Entries provided

▼

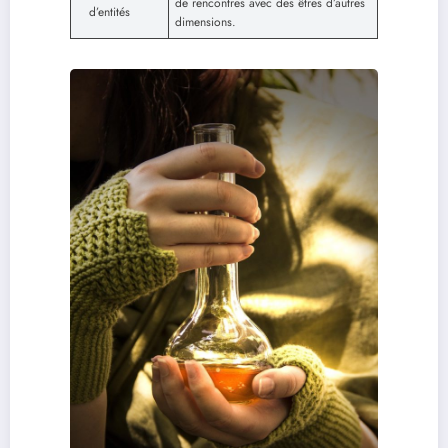
de rencontres avec des êtres d’autres
d’entités
dimensions.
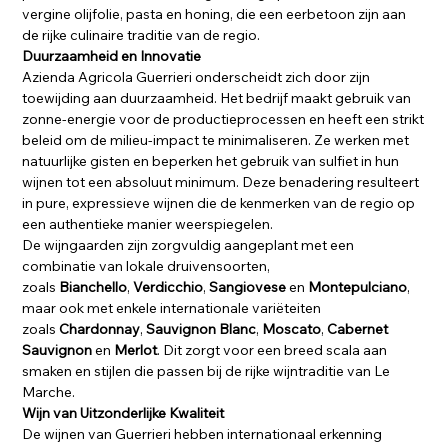
vergine olijfolie, pasta en honing, die een eerbetoon zijn aan
de rijke culinaire traditie van de regio.
Duurzaamheid en Innovatie
Azienda Agricola Guerrieri onderscheidt zich door zijn
toewijding aan duurzaamheid. Het bedrijf maakt gebruik van
zonne-energie voor de productieprocessen en heeft een strikt
beleid om de milieu-impact te minimaliseren. Ze werken met
natuurlijke gisten en beperken het gebruik van sulfiet in hun
wijnen tot een absoluut minimum. Deze benadering resulteert
in pure, expressieve wijnen die de kenmerken van de regio op
een authentieke manier weerspiegelen.
De wijngaarden zijn zorgvuldig aangeplant met een
combinatie van lokale druivensoorten,
zoals
Bianchello
,
Verdicchio
,
Sangiovese
en
Montepulciano
,
maar ook met enkele internationale variëteiten
zoals
Chardonnay
,
Sauvignon Blanc
,
Moscato
,
Cabernet
Sauvignon
en
Merlot
. Dit zorgt voor een breed scala aan
smaken en stijlen die passen bij de rijke wijntraditie van Le
Marche.
Wijn van Uitzonderlijke Kwaliteit
De wijnen van Guerrieri hebben internationaal erkenning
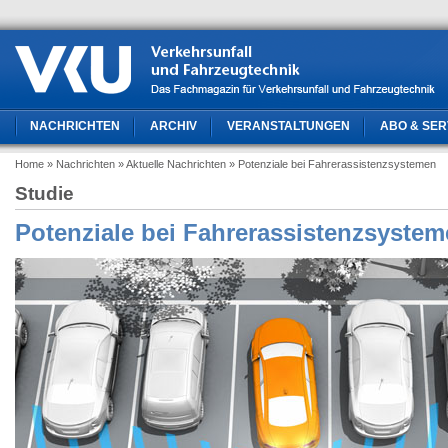
NACHRICHTEN
ARCHIV
VERANSTALTUNGEN
ABO & SER
Home
» Nachrichten
» Aktuelle Nachrichten
» Potenziale bei Fahrerassistenzsystemen
Studie
Potenziale bei Fahrerassistenzsyste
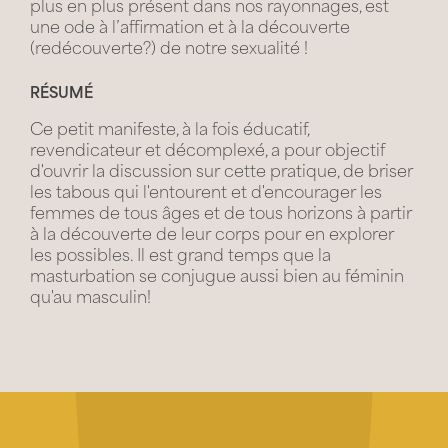
plus en plus présent dans nos rayonnages, est
une ode à l’affirmation et à la découverte
(redécouverte?) de notre sexualité !
RÉSUMÉ
Ce petit manifeste, à la fois éducatif,
revendicateur et ­décomplexé, a pour objectif
d'ouvrir la discussion sur cette pratique, de briser
les ­tabous qui l'entourent et d'encourager les
femmes de tous âges et de tous horizons à partir
à la découverte de leur corps pour en explorer
les possibles. Il est grand temps que la
masturbation se conjugue aussi bien au féminin
qu'au masculin!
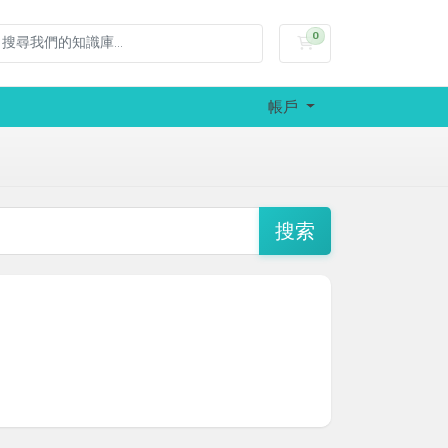
0
購物車
帳戶
搜索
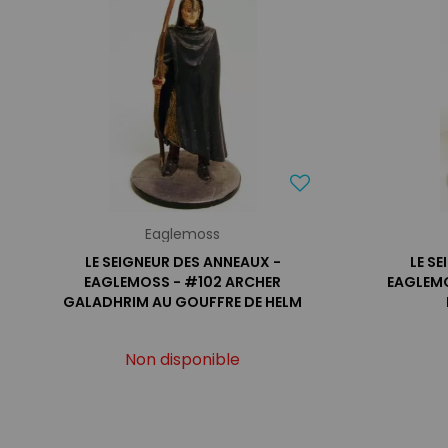
Eaglemoss
LE SEIGNEUR DES ANNEAUX -
LE S
EAGLEMOSS - #102 ARCHER
EAGLEMO
GALADHRIM AU GOUFFRE DE HELM
Non disponible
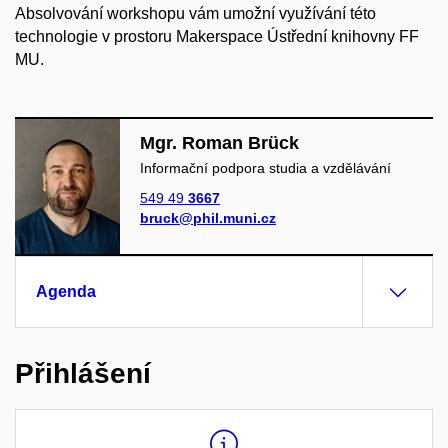
Absolvování workshopu vám umožní využívání této
technologie v prostoru Makerspace Ústřední knihovny FF
MU.
Mgr. Roman Brück
Informační podpora studia a vzdělávání
549 49
3667
bruck@phil.muni.cz
Agenda
Přihlášení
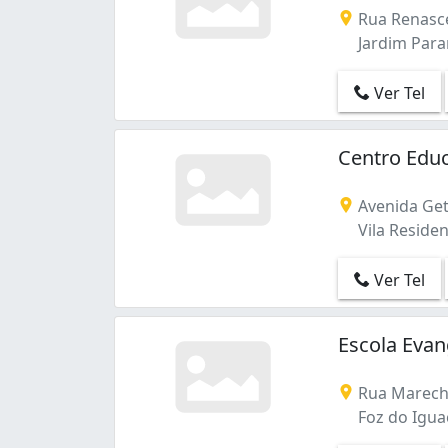
Rua Renasc
Jardim Paran
Ver Tel
Centro Educ
Avenida Get
Vila Residen
Ver Tel
Escola Evan
Rua Marech
Foz do Igua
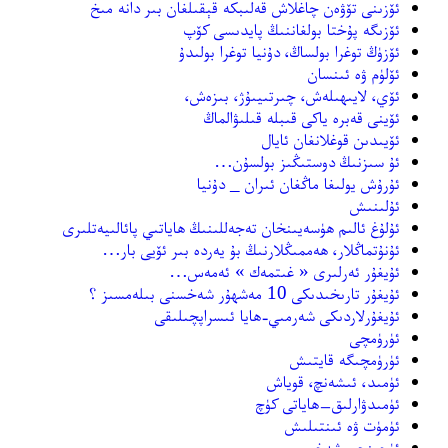
ئۆزىنى تۆۋەن چاغلاش قەلىبكە قېقىلغان بىر دانە مىخ
ئۆزىگە پۇختا بولغاننىڭ پايدىسى كۆپ
ئۆزۈڭ توغرا بولساڭ، دۇنيا توغرا بولىدۇ
ئۆلۈم ۋە ئىنسان
ئۆي، لايىھىلەش، چىرتىيىۇژ، بىزەش،
ئۆينى قەبرە ياكى قىبلە قىلىۋالماڭ
ئۆيىدىن قوغلانغان ئايال
ئۇ سىزنىڭ دوستىڭىز بولسۇن…
ئۇرۇش يولىغا ماڭغان ئىران _ دۇنيا
ئۇلىنىش
ئۇلۇغ ئالىم ھۈسەيىنخان تەجەللىنىڭ ھاياتىي پائالىيەتلىرى
ئۇنۇتماڭلار، ھەممىڭلارنىڭ بۇ يەردە بىر ئۆيى بار…
ئۇيغۇر ئەرلىرى « غىتمەك » ئەمەس…
ئۇيغۇر تارىخىدىكى 10 مەشھۇر شەخسنى بىلەمسىز ؟
ئۇيغۇرلاردىكى شەرمىي-ھايا ئىسراپچىلىقى
ئۈرۈمچى
ئۈرۈمچىگە قايتىش
ئۈمىد، ئىشەنچ، قوياش
ئۈمىدۋارلىق—ھاياتى كۈچ
ئۈمۈت ۋە ئىنتىلىش
ئۈچىنجى شەخىس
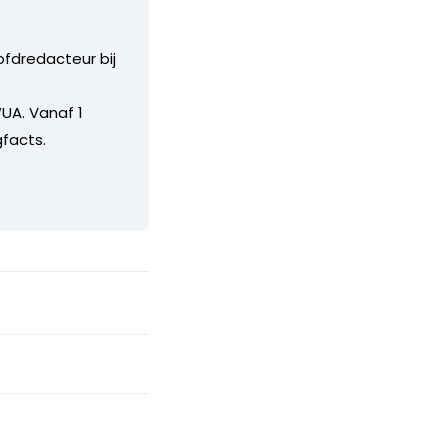
ofdredacteur bij
UA. Vanaf 1
facts.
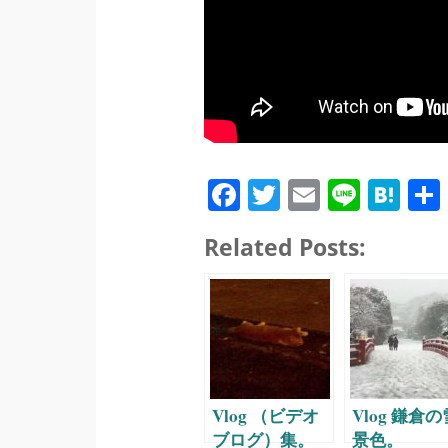
Fa
T
E
Li
H
ce
wi
m
ne
at
Related Posts:
bo
tte
ail
en
ok
r
a
Vlog （ビデオ
Vlog 鎌倉の
ブログ）集。
景色。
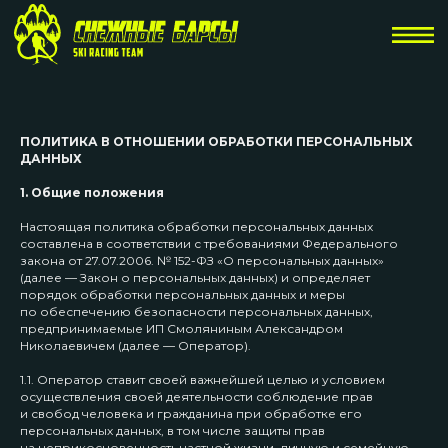
ПОЛИТИКА В ОТНОШЕНИИ ОБРАБОТКИ ПЕРСОНАЛЬНЫХ
ДАННЫХ
1. Общие положения
Настоящая политика обработки персональных данных
составлена в соответствии с требованиями Федерального
закона от 27.07.2006. № 152-ФЗ «О персональных данных»
(далее — Закон о персональных данных) и определяет
порядок обработки персональных данных и меры
по обеспечению безопасности персональных данных,
предпринимаемые ИП Смоляниным Александром
Николаевичем (далее — Оператор).
1.1. Оператор ставит своей важнейшей целью и условием
осуществления своей деятельности соблюдение прав
и свобод человека и гражданина при обработке его
персональных данных, в том числе защиты прав
на неприкосновенность частной жизни, личную и семейную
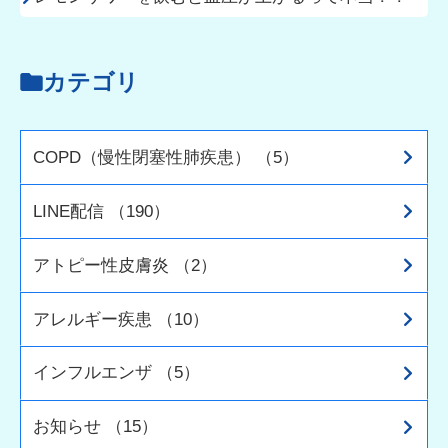
カテゴリ
COPD（慢性閉塞性肺疾患） （5）
LINE配信 （190）
アトピー性皮膚炎 （2）
アレルギー疾患 （10）
インフルエンザ （5）
お知らせ （15）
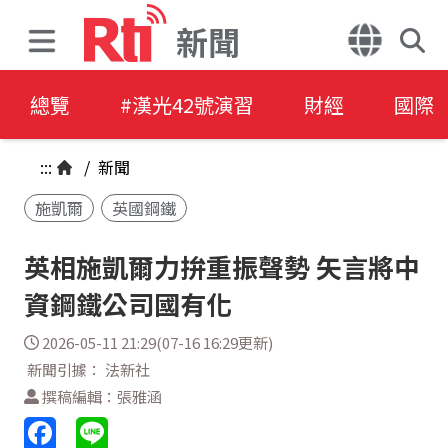
新聞
總覽
#漢光42號演習
財經
國際
:::
/
新聞
施凱爾
英國鋼鐵
英相施凱爾力拚重振聲勢 矢言將中
資鋼鐵公司國有化
2026-05-11 21:29(07-16 16:29更新)
新聞引據： 法新社
撰稿編輯：張雅涵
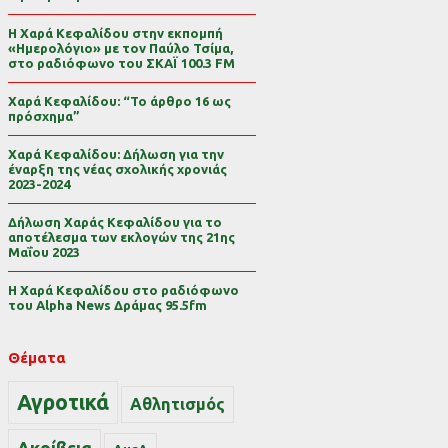
Η Χαρά Κεφαλίδου στην εκπομπή
«Ημερολόγιο» με τον Παύλο Τσίμα,
στο ραδιόφωνο του ΣΚΑΪ 100.3 FM
Χαρά Κεφαλίδου: “Το άρθρο 16 ως
πρόσχημα”
Χαρά Κεφαλίδου: Δήλωση για την
έναρξη της νέας σχολικής χρονιάς
2023-2024
Δήλωση Χαράς Κεφαλίδου για το
αποτέλεσμα των εκλογών της 21ης
Μαΐου 2023
Η Χαρά Κεφαλίδου στο ραδιόφωνο
του Alpha News Δράμας 95.5fm
Θέματα
Αγροτικά
Αθλητισμός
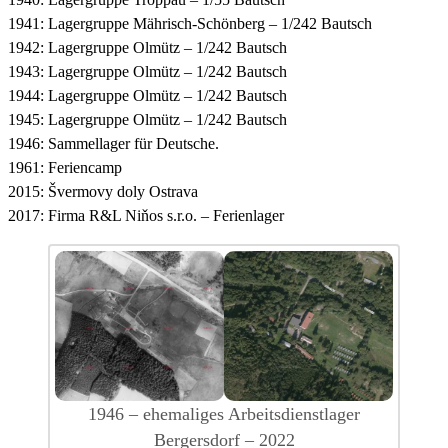
1941: Lagergruppe Mährisch-Schönberg – 1/242 Bautsch
1942: Lagergruppe Olmütz – 1/242 Bautsch
1943: Lagergruppe Olmütz – 1/242 Bautsch
1944: Lagergruppe Olmütz – 1/242 Bautsch
1945: Lagergruppe Olmütz – 1/242 Bautsch
1946: Sammellager für Deutsche.
1961: Feriencamp
2015: Švermovy doly Ostrava
2017: Firma R&L Niňos s.r.o. – Ferienlager
1946 – ehemaliges Arbeitsdienstlager
Bergersdorf – 2022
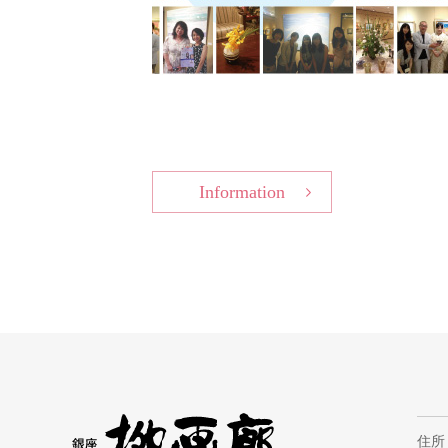
Information
住所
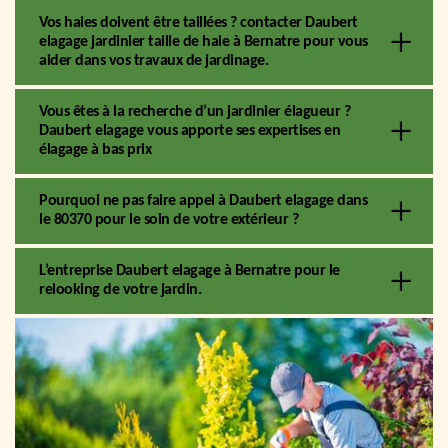
Vos haies doivent être taillées ? contacter Daubert
elagage jardinier taille de haie à Bernatre pour vous
aider dans vos travaux de jardinage.
Vous êtes à la recherche d’un jardinier élagueur ?
Daubert elagage vous apporte ses expertises en
élagage à bas prix
Pourquoi ne pas faire appel à Daubert elagage dans
le 80370 pour le soin de votre extérieur ?
L’entreprise Daubert elagage à Bernatre pour le
relooking de votre jardin.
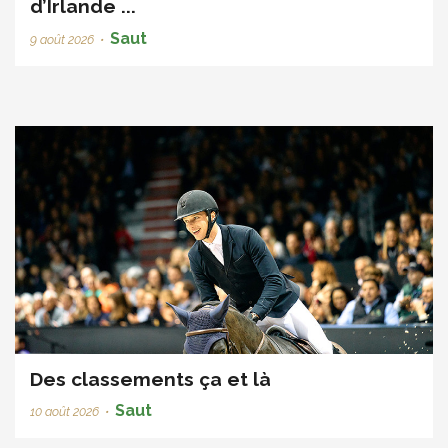
d’Irlande ...
Saut
9 août 2026
•
Des classements ça et là
Saut
10 août 2026
•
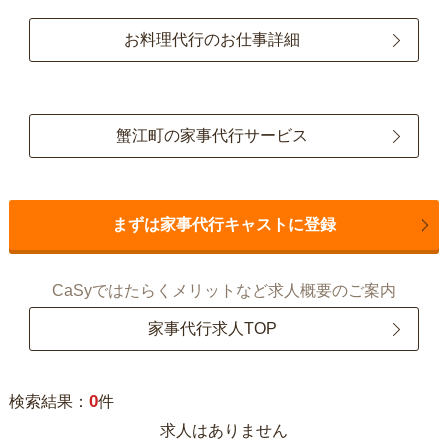
お料理代行のお仕事詳細
蟹江町の家事代行サービス
まずは家事代行キャストに登録
CaSyではたらくメリットなど求人概要のご案内
家事代行求人TOP
0
検索結果：
件
求人はありません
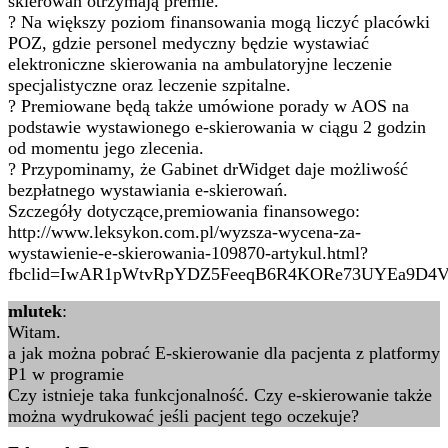
skierowań otrzymają premie.
? Na większy poziom finansowania mogą liczyć placówki
POZ, gdzie personel medyczny będzie wystawiać
elektroniczne skierowania na ambulatoryjne leczenie
specjalistyczne oraz leczenie szpitalne.
? Premiowane będą także umówione porady w AOS na
podstawie wystawionego e-skierowania w ciągu 2 godzin
od momentu jego zlecenia.
? Przypominamy, że Gabinet drWidget daje możliwość
bezpłatnego wystawiania e-skierowań.
Szczegóły dotyczące,premiowania finansowego:
http://www.leksykon.com.pl/wyzsza-wycena-za-
wystawienie-e-skierowania-109870-artykul.html?
fbclid=IwAR1pWtvRpYDZ5FeeqB6R4KORe73UYEa9D4V
mlutek
:
Witam.
a jak można pobrać E-skierowanie dla pacjenta z platformy
P1 w programie
Czy istnieje taka funkcjonalność. Czy e-skierowanie także
można wydrukować jeśli pacjent tego oczekuje?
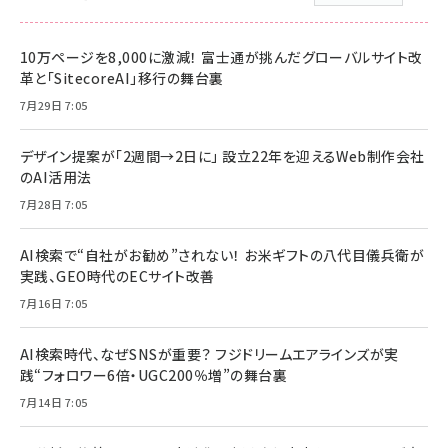
10万ページを8,000に激減！ 富士通が挑んだグローバルサイト改
革と「SitecoreAI」移行の舞台裏
7月29日 7:05
デザイン提案が「2週間→2日に」 設立22年を迎えるWeb制作会社
のAI活用法
7月28日 7:05
AI検索で“自社がお勧め”されない！ お米ギフトの八代目儀兵衛が
実践、GEO時代のECサイト改善
7月16日 7:05
AI検索時代、なぜSNSが重要？ フジドリームエアラインズが実
践“フォロワー6倍・UGC200％増”の舞台裏
7月14日 7:05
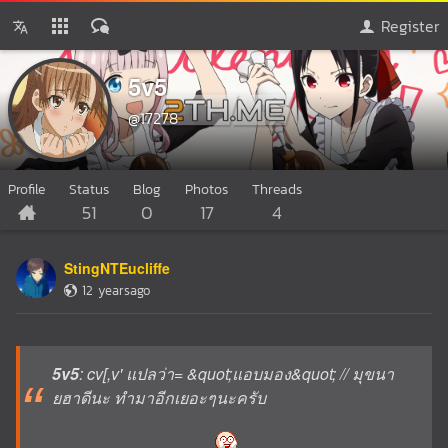
Register
5v5
@17278
Profile
Status
Blog
Photos
Threads
51
0
17
4
StingNTEucliffe
12 yearsago
5v5
: cv[,v' แปลว่า= &quot;แอบมอง&quot; // มุขนา
ยฮาดีนะ ทำมาอีกเยอะๆนะครับ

▲

From the opening line of the listing above through the line bearing "Avenida Get", repeat each line exactly. Drop every picture.

de rencontres avec des êtres d’autres
d’entités
dimensions.
vergine olijfolie, pasta en honing, die een eerbetoon zijn aan
de rijke culinaire traditie van de regio.
Duurzaamheid en Innovatie
Azienda Agricola Guerrieri onderscheidt zich door zijn
toewijding aan duurzaamheid. Het bedrijf maakt gebruik van
zonne-energie voor de productieprocessen en heeft een strikt
beleid om de milieu-impact te minimaliseren. Ze werken met
natuurlijke gisten en beperken het gebruik van sulfiet in hun
wijnen tot een absoluut minimum. Deze benadering resulteert
in pure, expressieve wijnen die de kenmerken van de regio op
een authentieke manier weerspiegelen.
De wijngaarden zijn zorgvuldig aangeplant met een
combinatie van lokale druivensoorten,
zoals
Bianchello
,
Verdicchio
,
Sangiovese
en
Montepulciano
,
maar ook met enkele internationale variëteiten
zoals
Chardonnay
,
Sauvignon Blanc
,
Moscato
,
Cabernet
Sauvignon
en
Merlot
. Dit zorgt voor een breed scala aan
smaken en stijlen die passen bij de rijke wijntraditie van Le
Marche.
Wijn van Uitzonderlijke Kwaliteit
De wijnen van Guerrieri hebben internationaal erkenning
NACHRICHTEN
ARCHIV
VERANSTALTUNGEN
ABO & SER
Home
» Nachrichten
» Aktuelle Nachrichten
» Potenziale bei Fahrerassistenzsystemen
Studie
Potenziale bei Fahrerassistenzsyste
plus en plus présent dans nos rayonnages, est
une ode à l’affirmation et à la découverte
(redécouverte?) de notre sexualité !
RÉSUMÉ
Ce petit manifeste, à la fois éducatif,
revendicateur et ­décomplexé, a pour objectif
d'ouvrir la discussion sur cette pratique, de briser
les ­tabous qui l'entourent et d'encourager les
femmes de tous âges et de tous horizons à partir
à la découverte de leur corps pour en explorer
les possibles. Il est grand temps que la
masturbation se conjugue aussi bien au féminin
qu'au masculin!
0
購物車
帳戶
搜索
Eaglemoss
LE SEIGNEUR DES ANNEAUX -
LE S
EAGLEMOSS - #102 ARCHER
EAGLEMO
GALADHRIM AU GOUFFRE DE HELM
Non disponible
Absolvování workshopu vám umožní využívání této
technologie v prostoru Makerspace Ústřední knihovny FF
MU.
Mgr. Roman Brück
Informační podpora studia a vzdělávání
549 49
3667
bruck@phil.muni.cz
Agenda
Přihlášení
Rua Renasc
Jardim Paran
Ver Tel
Centro Educ
Avenida Get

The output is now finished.